The paper is, of course, full of tooth-related puns, even in the footnotes, such as this acknowledgment: “I wish to thank my dentist for filling in some important gaps in the analysis.”

There are also plenty of jokes about human capital theory, jokes that only an economist could love, such as: “The basic assumption is common to all human capital theory: that individuals seek to maximize their incomes. It follows immediately that each individual does whatever amount of toothbrushing will maximize his income.”

Another section manages to poke fun at both sociologists and economists. In reference to a fake paper (no, there is no Journal of Dental Sociology), Blinder chastises the fake sociologist for misattributing a change in brushing patterns (assistant professors brush more) to advancing hygiene standards over time. No! It must be about maximizing income: “To a human capital theorist, of course, this pattern is exactly what would be expected from the higher wages received in the higher professorial ranks, and from the fact that younger professors, looking for promotions, cannot afford to have bad breath.”

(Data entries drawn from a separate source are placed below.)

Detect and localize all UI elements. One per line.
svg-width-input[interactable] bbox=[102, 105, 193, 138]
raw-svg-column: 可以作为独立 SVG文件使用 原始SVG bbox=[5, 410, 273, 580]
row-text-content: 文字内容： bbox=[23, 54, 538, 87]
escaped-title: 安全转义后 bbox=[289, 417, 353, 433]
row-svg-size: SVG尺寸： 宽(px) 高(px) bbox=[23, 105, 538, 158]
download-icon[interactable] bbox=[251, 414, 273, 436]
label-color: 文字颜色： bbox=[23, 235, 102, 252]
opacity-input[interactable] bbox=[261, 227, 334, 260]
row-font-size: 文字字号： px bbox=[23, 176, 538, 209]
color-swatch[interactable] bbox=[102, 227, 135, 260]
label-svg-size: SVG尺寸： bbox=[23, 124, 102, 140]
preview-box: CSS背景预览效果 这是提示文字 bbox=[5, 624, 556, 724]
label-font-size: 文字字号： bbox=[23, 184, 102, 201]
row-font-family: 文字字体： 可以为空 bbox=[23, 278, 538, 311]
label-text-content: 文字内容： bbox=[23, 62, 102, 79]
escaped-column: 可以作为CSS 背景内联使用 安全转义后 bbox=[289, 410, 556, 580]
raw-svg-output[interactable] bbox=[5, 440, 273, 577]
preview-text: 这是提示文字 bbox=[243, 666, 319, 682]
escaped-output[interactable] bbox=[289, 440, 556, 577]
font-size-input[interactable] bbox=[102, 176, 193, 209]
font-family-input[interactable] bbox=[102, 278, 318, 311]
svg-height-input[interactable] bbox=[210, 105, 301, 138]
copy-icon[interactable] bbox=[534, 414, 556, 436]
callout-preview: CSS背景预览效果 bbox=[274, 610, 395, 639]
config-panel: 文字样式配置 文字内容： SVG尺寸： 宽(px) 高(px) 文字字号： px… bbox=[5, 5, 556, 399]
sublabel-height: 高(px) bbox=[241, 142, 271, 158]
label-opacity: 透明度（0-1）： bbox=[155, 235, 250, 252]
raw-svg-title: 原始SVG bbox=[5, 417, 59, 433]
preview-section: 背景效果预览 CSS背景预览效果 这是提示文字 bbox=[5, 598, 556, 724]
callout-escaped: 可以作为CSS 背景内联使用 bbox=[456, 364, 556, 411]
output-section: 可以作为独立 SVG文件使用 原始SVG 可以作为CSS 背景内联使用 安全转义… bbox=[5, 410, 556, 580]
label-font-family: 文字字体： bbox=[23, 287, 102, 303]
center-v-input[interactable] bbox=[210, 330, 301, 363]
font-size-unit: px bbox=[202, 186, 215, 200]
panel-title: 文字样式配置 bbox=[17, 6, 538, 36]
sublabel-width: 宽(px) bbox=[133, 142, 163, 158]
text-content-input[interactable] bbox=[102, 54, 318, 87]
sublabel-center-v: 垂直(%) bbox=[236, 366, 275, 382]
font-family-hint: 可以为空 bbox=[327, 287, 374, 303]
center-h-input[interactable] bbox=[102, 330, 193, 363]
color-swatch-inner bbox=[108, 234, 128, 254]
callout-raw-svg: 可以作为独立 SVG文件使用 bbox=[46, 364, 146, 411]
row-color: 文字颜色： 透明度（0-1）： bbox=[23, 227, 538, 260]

And what good is a paper without a formal model of teeth brushing? This is the kind of model that many young economists cut their teeth on in graduate school.

Like I said, read the whole paper, the style is as rare as hen’s teeth in a day when most economics papers are boring and dry. But now, on to the real serious data: the Tooth Fairy and tooth values.

Specifically, many parents want to know: how much is the Tooth Fairy giving to my kids? In recent years, a dental insurance company called Delta Dental has been putting out annual data from a survey of parents they call The Tooth Fairy Index. The most recent release of the data shows that the average price paid to kids is now over $6 per tooth. That’s up almost $1 from last year, and it’s triple the amount from about 20 years ago. As a parent, this number shocked me a little! I don’t know any kids that are getting this amount, but who am I to argue with a survey?

How does the value of a tooth compare to wages? The TFI was first released in 1998 and had an average value of $1.30 per tooth. The average wage in 1998 was about $13 per hour, meaning that it took about 6 minutes of work to pay for the tooth (assuming the Tooth Fairy earns the average wage). Today the average value is up to $6.23, and the average wage is about $28 per hour, meaning it takes about 13 minutes of work to pay for the tooth, more than double in 1998.

I’ve also heard that in some cases, it is not the Tooth Fairy that gives money to children, but actually the parents themselves are stepping in to assist the Tooth Fairy. In those cases, it’s just one more example of where the cost of living (and keeping up with the Dr. Joneses, DDS) is really a kick in the teeth for middle-class families.

2 thoughts on “The Economics of Brushing Teeth and the Tooth Fairy

  1. Zachary Bartsch March 1, 2023 / 3:57 pm

    Neither inflation, nor children per household, nor earners per household increases comparably.
    There are so few years of the index, it’s hard to tell the determinant.

    Like

  2. StickerShockTrooper March 1, 2023 / 8:02 pm

    What a lovely find.

    I wonder how the TFI compares with other measures of childhood indulgence. Birthday and Christmas gifts? The cost of birthday parties? The size of Halloween candy bars? I’m pretty sure all of those have been rising faster than inflation.